- Signature date: 1 May 1948
- Number: 14 of the pontificate

= Auspicia quaedam =

1948 papal encyclical by Pius XII

Auspicia quaedam (1 May 1948) is an encyclical of Pope Pius XII on worldwide public prayers to the Virgin Mary for World peace and the solution to the conflict in Palestine.

==Background==
The war in Palestine affected the holy places and therefore the encyclical hopes for a settlement of the situation through a just peace and mutual concord. To support this requests, the Pope asks for a holy prayer crusade to the Most Blessed Virgin. He asks for a consecration to be made in the various dioceses as well as in each of the parishes and families.

Although a terrible war has ended, peace has not arrived in the minds and hearts of all men. The post-war period is full of dangers for the family of nations, dangers of threatening disasters. Because human means are unequal to the task, the Pontiff appeals in prayer first of all to God; he exhorts all throughout the world, to implore, together, in ardent prayer the Divine assistance.

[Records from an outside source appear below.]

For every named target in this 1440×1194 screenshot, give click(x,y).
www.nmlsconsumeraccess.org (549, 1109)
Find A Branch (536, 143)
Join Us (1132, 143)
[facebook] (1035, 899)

He thanks the Virgin Mother of God for having obtained, through her powerful intercession, the long desired termination of World War Two. At the same time, He implores her for the gift of peace, of fraternal and complete peace among all nations and for harmony among all social classes.

The encyclical argues, that prayer to the Blessed Virgin must be more than words, they must be based on virtues, reform and a revival of Christian conduct. For only from Christian virtues one can hope to see the course of history take its proper, orderly direction.

The Pontiff is concerned about the Holy Places of Palestine, which have long been disturbed.

===Consecration to the Immaculate Heart of Mary ===
He desires, that supplications be poured forth to the Most Holy Virgin for this request: that the situation in Palestine may at long last be settled justly and thereby concord and peace be also happily established. He places great confidence in her powerful patronage and asks for the month of May 1948 for a crusade of prayers especially of children to the Heavenly Mother. For a just solution of disputes, and a firm and free peace for the Church and for all nations Pope Pius XII dedicates the human family to the immaculate heart of Mary and asks local dedication to be made as well.